COVID-19 has impacted negatively many economies around the globe. The pandemic points out to the dire need for policy actions to cushion its consequences, protect vulnerable populations and improve Countries’ capacity to cope with similar future events. The policy actions that the government of Kenya will keep taking to mitigate the situation will continue to play a great role in determining how businesses in the country shape up.
It has been encouraging to see that as the year began Kenya's meetings, incentives, conferences and exhibitions (MICE) segment finally pick up as hospitality players seek to market conference tourism in global markets amid the pandemic (source: XinHuaNet).
Kenya’s economy is also predicted to expand this year as many businesses have been seen to resume activity which will generally boost tax revenue and government spending. According to Bloomberg Africa, the Treasury estimates that gross domestic product increased 0.6% in 2020, which would make Kenya one of few countries in the region that did not record a full-year contraction amid the coronavirus pandemic.
The Corona virus pandemic has taught Kenyans a lot. So many have realised how versatile and innovative they can be amid this global challenge thus proving their resilience. From a global perspective, McKinsey have come up with 5 trends which we also feel will define 2021 and beyond:

  1. Data-informed scenario planning: The uncertainty around C19 will continue in 2021 both globally and locally. Businesses need to maintain a dedicated COVID-19 response team to track data, assess business impact, and dynamically plan for different scenarios.

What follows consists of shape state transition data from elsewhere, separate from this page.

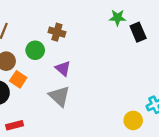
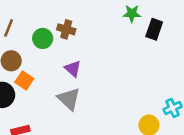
black rectangle: (138, 32) -> (154, 29), turned 42
green circle: (35, 50) -> (43, 38), moved

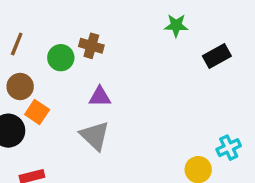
black rectangle: (154, 29) -> (217, 56), moved, turned 42
purple triangle: (73, 69) -> (100, 97), turned -42

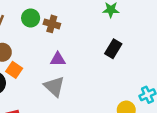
black rectangle: (217, 56) -> (113, 49), moved, turned -30
green circle: (61, 58) -> (31, 18), moved

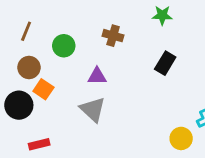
green circle: (31, 18) -> (64, 46), moved
brown cross: (52, 24) -> (113, 36), moved

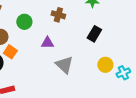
gray triangle: (93, 109) -> (64, 65), moved
yellow circle: (181, 138) -> (105, 65), moved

  2. Capitalize on shifting supply chain dynamics: COVID-19 has underscored the need for global supply chains to be both cost-efficient and resilient, to withstand future disruptions. East African businesses must future-proof their supply chains while positioning themselves to benefit from global businesses that are looking to do the same. This may involve inshoring manufacturing of previously imported products or orienting businesses to capitalize on global trade shifts.
  3. Align portfolio with evolving consumer needs: Consumers have adjusted spending, driven by financial necessity and personal adjustments to the new reality of social distancing and the type/level of adjustments can vary by consumer segments. Business value propositions need to align with evolving needs, which may require changes to product, portfolio, and channel mix.

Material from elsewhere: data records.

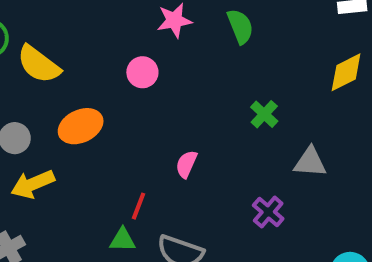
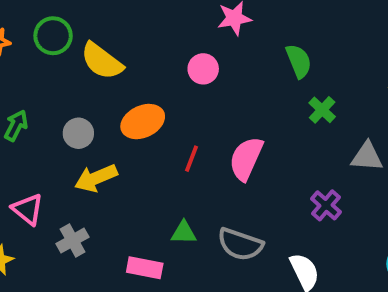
green semicircle: (240, 26) -> (299, 61), moved
pink semicircle: (186, 164) -> (246, 159), size x1.6
red line: (138, 206) -> (191, 159), moved

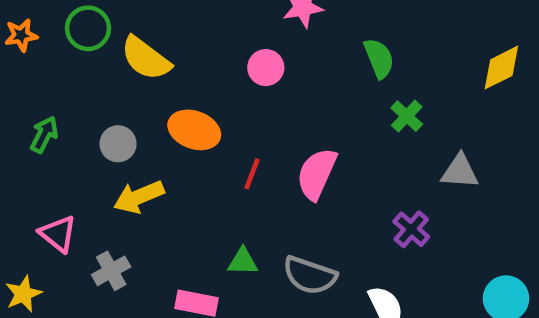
orange ellipse: (143, 122) -> (194, 130), turned 45

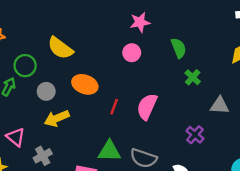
green circle: (88, 28) -> (25, 66), moved
pink circle: (266, 68) -> (132, 53), moved
green triangle: (243, 262) -> (109, 151), size x1.5

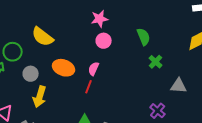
pink star: (140, 22) -> (100, 19), moved
pink semicircle: (147, 107) -> (94, 69), moved, size x0.6
yellow arrow: (57, 118) -> (40, 97), turned -50

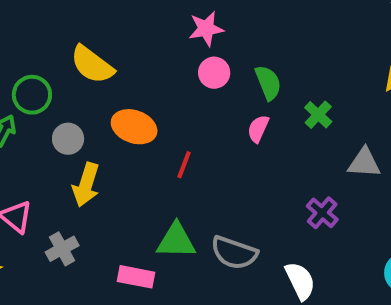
green semicircle: (144, 37) -> (268, 83), moved
pink semicircle: (94, 69) -> (258, 129), moved

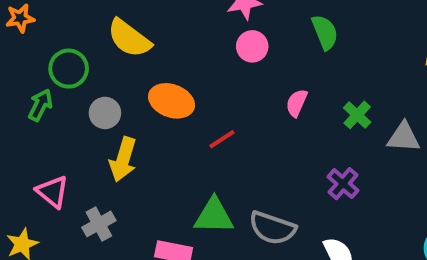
green semicircle: (268, 83) -> (325, 32), moved
green cross: (318, 115) -> (357, 115), moved
red line: (184, 165) -> (222, 139), turned 36
purple cross: (322, 213) -> (343, 184), moved

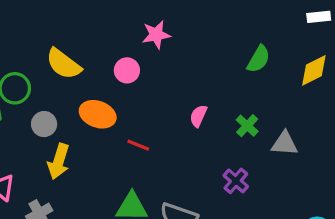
green semicircle: (325, 32) -> (259, 59), moved, turned 52
pink circle: (252, 46) -> (127, 70), moved
red line: (222, 139) -> (138, 145), turned 55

  4. Invest in the digital customer experience: Consumer behaviour developed during crises can become sticky. Investing in digital offerings can be a no-regrets move, given the increasingly digitally savvy population and expectation for more digital engagement in the new reality.
  5. Explore M&A opportunities to save, grow, or extend the core: For businesses that retain financial flexibility and have cash on hand, the disruptions caused by COVID-19 create a compelling landscape for greater M&A activity. We expect different types of M&A strategies to emerge as a result, in order to save, grow, or extend core business operations.